> **Collected data**:
*** Block opens ***

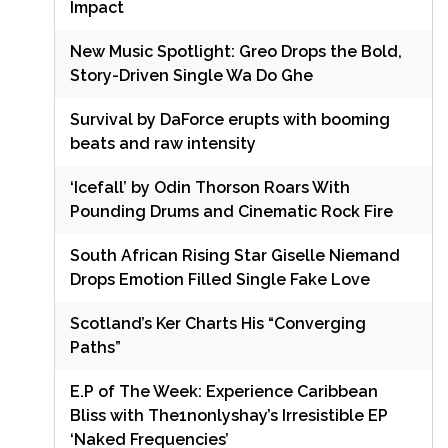
Impact
New Music Spotlight: Greo Drops the Bold,
Story-Driven Single Wa Do Ghe
Survival by DaForce erupts with booming
beats and raw intensity
‘Icefall’ by Odin Thorson Roars With
Pounding Drums and Cinematic Rock Fire
South African Rising Star Giselle Niemand
Drops Emotion Filled Single Fake Love
Scotland’s Ker Charts His “Converging
Paths”
E.P of The Week: Experience Caribbean
Bliss with The1nonlyshay’s Irresistible EP
‘Naked Frequencies’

*** Block closes ***

> **What to work on**: Please give the entries above again exactly as written, leaving out any pictures.

> **Answer**:
Impact
New Music Spotlight: Greo Drops the Bold,
Story-Driven Single Wa Do Ghe
Survival by DaForce erupts with booming
beats and raw intensity
‘Icefall’ by Odin Thorson Roars With
Pounding Drums and Cinematic Rock Fire
South African Rising Star Giselle Niemand
Drops Emotion Filled Single Fake Love
Scotland’s Ker Charts His “Converging
Paths”
E.P of The Week: Experience Caribbean
Bliss with The1nonlyshay’s Irresistible EP
‘Naked Frequencies’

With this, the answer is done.